KADIN: Mükemmelmiyiz ?
Duchamp’la başlandığı Kabul görülen kavramsal sanat anlayışı , sanat eserini klasik bakıştan, duvarlara asılan,cam fanuslara konulan, müzelerde belli bir kesimin beğenisine sunulan anlayıştan kurtarmıştır.
Kavramsal sanatçılar geleneksel estetik kuralların dışına çıkmaya özen göstererek, sanat nesnesini alışılmış biçim özelliklerinden çıkarmışlardır.
Kavramsal sanat anlayışı biçimden öte altında yatan düşünsel yapıyla ilgilenir.
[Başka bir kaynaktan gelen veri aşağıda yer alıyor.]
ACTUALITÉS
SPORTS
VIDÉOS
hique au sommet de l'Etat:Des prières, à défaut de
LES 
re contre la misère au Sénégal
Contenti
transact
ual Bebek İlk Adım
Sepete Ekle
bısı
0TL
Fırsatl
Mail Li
Fakat biçimi öz ardı ederken fikir yada düşünceleri aktarmak için bir takım malzemelere de ihtiyaç duyarak kendine özgü estetik yargılarla birleştirir.Öte yandan kimi sanatçılar dili, kimileri de bedenlerini sanat nesnesi yapmışlardır. Bu anlayışta önemli olan izleyicide farklı bir bakış açısı yaratmak ve düşünsel bir katılım sağlamaktır.İşte tam bu noktada Odd Nerdrum ve Kiki Smith’in eserlerine baktığımda iki soruya cevap bulmaya çalıştım.
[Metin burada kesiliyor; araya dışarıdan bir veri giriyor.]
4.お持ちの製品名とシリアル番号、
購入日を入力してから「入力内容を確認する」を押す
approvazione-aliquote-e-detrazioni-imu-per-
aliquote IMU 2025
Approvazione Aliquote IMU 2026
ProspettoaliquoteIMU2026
Sanatı herkes tarafından anlaşılır hale getirmek mi ?
Ve neden kadın ?
Aslında iki soruma da cevap verdiler. Geleneksel ve genel kabul gören sanat üretimlerini yıkmak yerine sanatı herkes tarafından anlaşılır hale getirmek. Estetik yargıları yıkarak belli bir kesime hitap eden sanat eserini yapımına karşı çıkıyorlar. Eserlerin kavramlarıyla ilgilenmemizi istiyorlar . Klasik sanat anlayışına bir gönderme aslında . Estetik yargıların dışına cıkarak iğreti duran insan dışkısını çalışmalarında kullanmışlardır.Dışkıyı güzel vücutlu kadınlarla birlikte kullanarak güzelle çirkinin çelişkilerini mi bizlere göstermek istiyorlar acaba?
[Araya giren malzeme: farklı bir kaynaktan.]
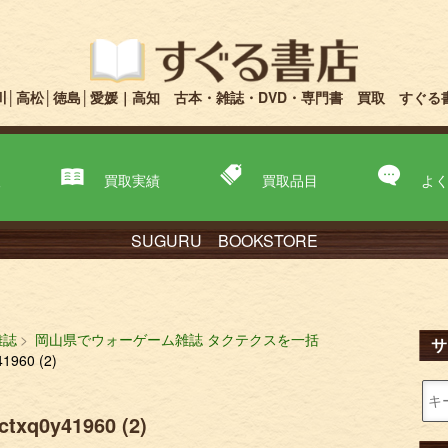
川│高松│徳島│愛媛｜高知 古本・雑誌・DVD・専門書 買取 すぐる
取
買取実績
買取品目
よ
SUGURU BOOKSTORE
雑誌
岡山県でウォーゲーム雑誌 タクテクスを一括
サ
1960 (2)
ctxq0y41960 (2)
Görülen kadını seyredip haz almak yerine sorgulama gereksinimi hissettiriyor .
Bunların yanında tüm bu düşünceleri aktarırken neden kadını kullanmışlardır? Kadınsal bir sorunada mı dikkat cekmemizi istiyorlar .Cinsel bir obje , meta halini almış kadını aslında görsel bir tüketim unsuru olduğu gerçeğini ters düz etmek istiyorlar ,çevreyle ve dünya ile olan ilişkilerini ,kadının kendi özgün kimliklerini göstermek…
Sanatçılar toplumun kadına ve bedenine dayattığı güzellik kavramlarını inceleyerek , kadını ötekileştiren , üzerindeki toplumsal baskıları ve bunların yol açtığı psikolojik ve fiziksel değişim etkilerini farklı materyaller ve nesneler kullanarak gözler önüne seriyorlar. Mükemmellik anlayışını yıkarak aslında hiçbirşeyin mükemmel olmadığını gayet tiksinç bir hal alabileceğini aktarmaktalar.
Toplumsal açıdan kadının içinde bulunduğu konuma, başsız, içi boş elbiselerle yapılan göndermeler, sanat tarihinde, kadının temsiline ilişkin eleştirileri de içerir. Çoğu erkek olan pop sanatçıların, kadını reklam kültüründen ne kadar farklı sundukları tartışılabilir estetiğin, reklam kültüründe ve moda dergilerinde bir meta olarak sunulan kadın bedeninin bu biçimde temsili, bu alana yapılan bir eleştiriyi de içermektedir. Erkek izleyicilerin görme zevklerini önlediği gibi kadın olgusunun yok edilmiş olduğunu, kimliksizleştirildiğini de gösterir.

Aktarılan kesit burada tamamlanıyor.